Early rumors that a conscience-stricken Councilman would attempt to break the filibuster were squelched by an ugly counter-rumor that he wouldn’t.
1,220 Ballots, Yet Mayor’s Job Open
Published: Saturday, March 13, 1948
Ballot number 1,220 was cast last night in another futile attempt to elect a mayor for Cambridge.
Filing into the meeting 45 minutes late, the city’s nine uncompromising council-members didn’t once give the impression that they might accomplish anything. Even the clock on the council chamber wall was slow.
A crowd of 75 soda-drinking and candy-munching spectators heard Hyman Pill vote for himself 15 times, thereby preventing any majority vote.
To the observer, it was like one big poker game, with members of three determined cliques bluffing each other to see how long each would last out the game. Clouds of smoke thickened in the room, but the plot still looked clear. Cambridge would stay without a mayor.
Appointed Mayor May Halt City’s Election Comedy
Published: Saturday, April 24, 1948
Governor Bradford may soon confiscate the script of Cambridge’s most popular comedians.

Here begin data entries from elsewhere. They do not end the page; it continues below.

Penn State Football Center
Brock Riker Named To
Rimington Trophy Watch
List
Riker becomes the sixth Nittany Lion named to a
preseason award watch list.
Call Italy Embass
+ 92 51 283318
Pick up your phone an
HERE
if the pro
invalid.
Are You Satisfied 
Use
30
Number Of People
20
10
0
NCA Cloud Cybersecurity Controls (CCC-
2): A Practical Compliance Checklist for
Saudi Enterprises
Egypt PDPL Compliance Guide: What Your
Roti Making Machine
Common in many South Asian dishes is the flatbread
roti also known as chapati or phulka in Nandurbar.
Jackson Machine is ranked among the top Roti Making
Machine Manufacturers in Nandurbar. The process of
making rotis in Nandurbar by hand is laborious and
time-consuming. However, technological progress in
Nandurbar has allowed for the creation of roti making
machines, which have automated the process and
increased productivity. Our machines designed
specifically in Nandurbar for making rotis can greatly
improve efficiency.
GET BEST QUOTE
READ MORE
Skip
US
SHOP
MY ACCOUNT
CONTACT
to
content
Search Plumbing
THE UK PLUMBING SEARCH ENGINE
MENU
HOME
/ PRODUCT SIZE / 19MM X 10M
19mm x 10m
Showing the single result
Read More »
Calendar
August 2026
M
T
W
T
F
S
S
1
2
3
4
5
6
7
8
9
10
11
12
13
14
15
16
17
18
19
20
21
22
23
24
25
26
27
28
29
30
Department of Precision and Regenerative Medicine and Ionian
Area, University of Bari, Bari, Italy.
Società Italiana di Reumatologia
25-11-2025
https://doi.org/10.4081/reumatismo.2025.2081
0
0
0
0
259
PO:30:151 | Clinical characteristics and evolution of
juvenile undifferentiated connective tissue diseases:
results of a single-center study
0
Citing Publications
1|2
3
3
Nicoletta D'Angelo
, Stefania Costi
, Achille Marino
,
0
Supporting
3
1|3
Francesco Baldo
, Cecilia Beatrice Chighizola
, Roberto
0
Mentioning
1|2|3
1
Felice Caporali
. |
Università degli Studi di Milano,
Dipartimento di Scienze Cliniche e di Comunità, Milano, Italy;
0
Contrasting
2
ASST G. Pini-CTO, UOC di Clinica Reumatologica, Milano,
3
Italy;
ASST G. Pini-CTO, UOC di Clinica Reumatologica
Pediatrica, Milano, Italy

He threatens to name City Clerk Frederick H. Burke to the long-disputed mayor’s post, and thereby put an end to the fruitless voting sessions that one gallery observer called "the most ludicrous burlesque I ever saw."
Although 1803 ballots have been cast since January 5, no mayor has been selected in the 34 voting sessions. Interspersed between each ballot, the council-men have slipped eggs in each other’s pockets, joked loudly, and even refused to swing the tide by voting for themselves. Hundreds of Cambridge citizens have come to the sessions, and have laughed, jeered, and insulted the actors on the councilroom stage. "Ridiculous," they ruefully admit between sips of lemonade.
No Signs in Cambridge
Not one new sign has been hung in Cambridge this year as one result of the lack of a mayor, for his signature is needed on every permit for a new bill-board or shingle. "No mayor, no sign," exasperated storekeepers explain.
But despite the apparent necessity of a mayor, local citizens won’t be entirely happy even when this long-awaited figurehead finally gets in the City Hall. If Governor Bradford appoints the city clerk to the post, and lets the Council play around with its fruitless elections on its own time, Cambridge will loose its most recently discovered amusement center–the council chamber on the second floor of City Hall.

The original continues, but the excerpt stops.